Based on the analysis of the reviewed papers, the performances of the selected models showed to be generally comparable. Figure 11 plots the performance results across different models. It's important to note that the apparent superiority of the RBF model's performance may be skewed by the fact that only one paper meeting the selection criteria was found for this particular model.

Fig. 11
figure 11

Mean results for analysed papers, grouped by ML model

This suggests that while different models may exhibit varying degrees of performance in different scenarios, no single model emerged as consistently superior across all studies. The choice of the most appropriate model may depend on factors such as the specific dataset, feature selection methods, and other considerations relevant to the particular application of preventive breast cancer diagnosis.

The paper by Al-Azzam et al. [39] demonstrated the best performance among the papers reviewed in terms of tumor type diagnosis. The authors explored various algorithms and combined them with both SL and SSL approaches to achieve high specificity in their diagnosis.

In SL, the use of labelled data is required for training the algorithm. However, labelling data can be a time-consuming task. The advantage of SSL is that it can achieve competitive results with less labelled data, reducing the overall cost of diagnosis. The authors found that SSL algorithms yielded very similar accuracies to SL algorithms, ranging from 91 to 98%.

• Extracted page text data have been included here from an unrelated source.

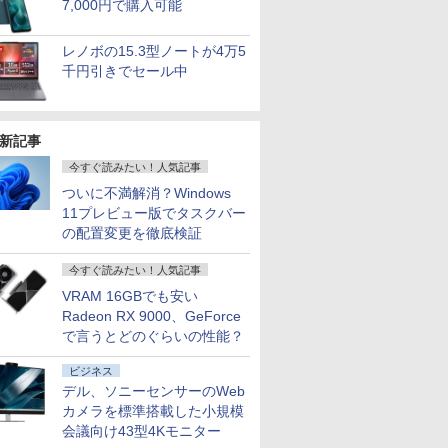
7,000円で購入可能
レノボの15.3型ノートが4万5
千円引きでセール中
新記事
今すぐ読みたい！人気記事
ついに不満解消？Windows
11プレビュー版でタスクバー
の配置変更を徹底検証
今すぐ読みたい！人気記事
VRAM 16GBでも安い
Radeon RX 9000、GeForce
で言うとどのぐらいの性能？
ビジネス
デル、ソニーセンサーのWeb
カメラを標準搭載した小規模
会議向け43型4Kモニター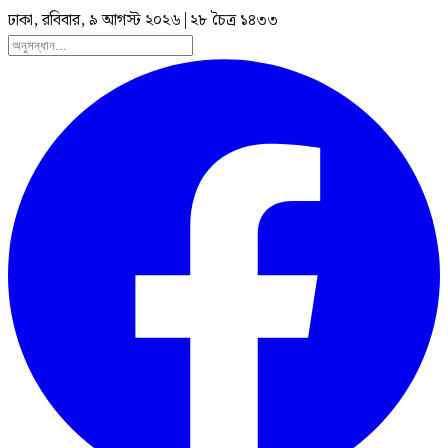
ঢাকা, রবিবার, ৯ আগস্ট ২০২৬
|
২৮ চৈত্র ১৪৩৩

These findings indicate that SSL is a promising and competitive solution for tumor type diagnosis, particularly when dealing with a small sample of labelled data and limited computational resources. SSL algorithms can provide accurate results while optimising the use of labelled data, making them an efficient approach for tumor type classification.

Our results agree to the ones of a recent review concentrated on the most widely used ML approaches (SVM, DT, Nearest Neighbour, Naive Bayesian Networks, ANN, and Convolutional Neural Networks) that highlighted the need of using labelled images throughout the training of SL methods application [92].

5 Conclusion

The analysis of the reviewed literature enables us to draw conclusions regarding the factors that influence the performance of the selected models. One notable finding is that the feature selection process has a greater impact on model performance compared to the size of the dataset. This highlights the importance of selecting relevant and informative features and the need to have large quantities of diagnostic labelled images available to achieve accurate predictions.

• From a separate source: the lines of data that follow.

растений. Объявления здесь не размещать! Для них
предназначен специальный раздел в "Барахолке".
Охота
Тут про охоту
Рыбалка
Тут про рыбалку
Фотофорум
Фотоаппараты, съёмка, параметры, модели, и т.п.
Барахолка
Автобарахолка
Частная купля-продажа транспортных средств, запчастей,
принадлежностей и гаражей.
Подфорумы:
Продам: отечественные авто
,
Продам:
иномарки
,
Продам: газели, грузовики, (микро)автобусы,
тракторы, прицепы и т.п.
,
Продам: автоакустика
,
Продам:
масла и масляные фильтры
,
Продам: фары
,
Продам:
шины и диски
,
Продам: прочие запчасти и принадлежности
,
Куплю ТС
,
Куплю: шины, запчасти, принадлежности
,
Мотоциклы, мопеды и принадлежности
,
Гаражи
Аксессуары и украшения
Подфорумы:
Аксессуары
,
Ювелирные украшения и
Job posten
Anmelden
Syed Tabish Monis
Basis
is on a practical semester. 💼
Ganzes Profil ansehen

This review confirms previous findings: Semi-Supervised Learning is a promising approach, with respect to Supervised Learning, since by exploiting a smaller set of labelled data it is able to achieve similar results, in terms of accuracy [93]. This makes the diagnosis process for breast cancer screening faster and cheaper. The future research challenge is to enhance ML algorithm efficiency and accuracy for fueling precision medicine, in a holistic patient-centric approach that integrates personal, clinical, genetic and environmental data in order to improve both diagnosis (faster, more accurate, cheaper) and therapy (reducing side effects and improving efficacy) [94]. In this perspective, ML is the base for fueling progress over time. However ethical, social, and legal implications of using Artificial Intelligence in healthcare need to be investigated in depth [95].

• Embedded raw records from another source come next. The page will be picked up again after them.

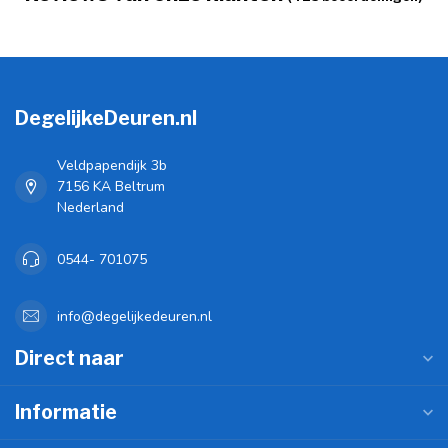
DegelijkeDeuren.nl
Veldpapendijk 3b
7156 KA Beltrum
Nederland
0544- 701075
info@degelijkedeuren.nl
Direct naar
Informatie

To further enhance the accuracy of predictive models in BC risk assessment, future work should focus on standardising image acquisition scanners, lighting and enlargement factors configurations, sizes, as well as incorporating large volumes of personal and behavioural health data. This additional data can provide valuable insights and improve the model's ability to accurately predict an individual's risk of developing BC. Continued research and advancements in this area can contribute to more effective and personalised BC risk prediction models in the future.